(Task details): The answer should contain all of the records below, each one copied word for word.

Collected data

== == ==

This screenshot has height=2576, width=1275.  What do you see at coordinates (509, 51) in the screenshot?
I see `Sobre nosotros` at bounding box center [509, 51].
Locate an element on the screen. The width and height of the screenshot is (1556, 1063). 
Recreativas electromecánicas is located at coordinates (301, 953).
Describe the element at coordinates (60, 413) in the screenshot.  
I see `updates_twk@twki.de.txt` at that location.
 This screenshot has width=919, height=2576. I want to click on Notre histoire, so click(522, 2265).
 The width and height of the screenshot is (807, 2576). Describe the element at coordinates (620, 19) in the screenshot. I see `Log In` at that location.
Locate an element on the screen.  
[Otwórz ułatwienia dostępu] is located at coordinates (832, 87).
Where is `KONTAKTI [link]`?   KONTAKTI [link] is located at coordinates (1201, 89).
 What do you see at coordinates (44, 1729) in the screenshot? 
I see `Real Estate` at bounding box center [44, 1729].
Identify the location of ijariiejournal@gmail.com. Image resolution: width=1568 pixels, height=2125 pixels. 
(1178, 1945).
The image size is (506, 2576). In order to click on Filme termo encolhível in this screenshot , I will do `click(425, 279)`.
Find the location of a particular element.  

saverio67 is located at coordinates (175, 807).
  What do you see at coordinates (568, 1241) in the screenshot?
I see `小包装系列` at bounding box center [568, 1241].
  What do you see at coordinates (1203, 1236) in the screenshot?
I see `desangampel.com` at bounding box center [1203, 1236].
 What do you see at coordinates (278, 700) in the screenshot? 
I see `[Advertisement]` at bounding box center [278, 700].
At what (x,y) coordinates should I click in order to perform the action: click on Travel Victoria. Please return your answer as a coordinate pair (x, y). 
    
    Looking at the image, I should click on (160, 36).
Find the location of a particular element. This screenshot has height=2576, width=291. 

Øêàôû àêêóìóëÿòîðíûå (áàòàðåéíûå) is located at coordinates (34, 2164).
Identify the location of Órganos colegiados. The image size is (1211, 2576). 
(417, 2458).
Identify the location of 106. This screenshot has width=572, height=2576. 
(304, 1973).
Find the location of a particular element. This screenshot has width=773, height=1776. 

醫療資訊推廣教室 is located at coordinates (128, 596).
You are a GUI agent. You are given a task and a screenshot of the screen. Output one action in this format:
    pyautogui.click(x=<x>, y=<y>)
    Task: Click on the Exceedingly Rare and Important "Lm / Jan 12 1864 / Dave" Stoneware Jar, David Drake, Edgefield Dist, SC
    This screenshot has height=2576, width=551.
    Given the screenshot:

== == ==

(Response area):
This screenshot has height=2576, width=1275.  What do you see at coordinates (509, 51) in the screenshot?
I see `Sobre nosotros` at bounding box center [509, 51].
Locate an element on the screen. The width and height of the screenshot is (1556, 1063). 
Recreativas electromecánicas is located at coordinates (301, 953).
Describe the element at coordinates (60, 413) in the screenshot.  
I see `updates_twk@twki.de.txt` at that location.
 This screenshot has width=919, height=2576. I want to click on Notre histoire, so click(522, 2265).
 The width and height of the screenshot is (807, 2576). Describe the element at coordinates (620, 19) in the screenshot. I see `Log In` at that location.
Locate an element on the screen.  
[Otwórz ułatwienia dostępu] is located at coordinates (832, 87).
Where is `KONTAKTI [link]`?   KONTAKTI [link] is located at coordinates (1201, 89).
 What do you see at coordinates (44, 1729) in the screenshot? 
I see `Real Estate` at bounding box center [44, 1729].
Identify the location of ijariiejournal@gmail.com. Image resolution: width=1568 pixels, height=2125 pixels. 
(1178, 1945).
The image size is (506, 2576). In order to click on Filme termo encolhível in this screenshot , I will do `click(425, 279)`.
Find the location of a particular element.  

saverio67 is located at coordinates (175, 807).
  What do you see at coordinates (568, 1241) in the screenshot?
I see `小包装系列` at bounding box center [568, 1241].
  What do you see at coordinates (1203, 1236) in the screenshot?
I see `desangampel.com` at bounding box center [1203, 1236].
 What do you see at coordinates (278, 700) in the screenshot? 
I see `[Advertisement]` at bounding box center [278, 700].
At what (x,y) coordinates should I click in order to perform the action: click on Travel Victoria. Please return your answer as a coordinate pair (x, y). 
    
    Looking at the image, I should click on (160, 36).
Find the location of a particular element. This screenshot has height=2576, width=291. 

Øêàôû àêêóìóëÿòîðíûå (áàòàðåéíûå) is located at coordinates (34, 2164).
Identify the location of Órganos colegiados. The image size is (1211, 2576). 
(417, 2458).
Identify the location of 106. This screenshot has width=572, height=2576. 
(304, 1973).
Find the location of a particular element. This screenshot has width=773, height=1776. 

醫療資訊推廣教室 is located at coordinates (128, 596).
You are a GUI agent. You are given a task and a screenshot of the screen. Output one action in this format:
    pyautogui.click(x=<x>, y=<y>)
    Task: Click on the Exceedingly Rare and Important "Lm / Jan 12 1864 / Dave" Stoneware Jar, David Drake, Edgefield Dist, SC
    This screenshot has height=2576, width=551.
    Given the screenshot:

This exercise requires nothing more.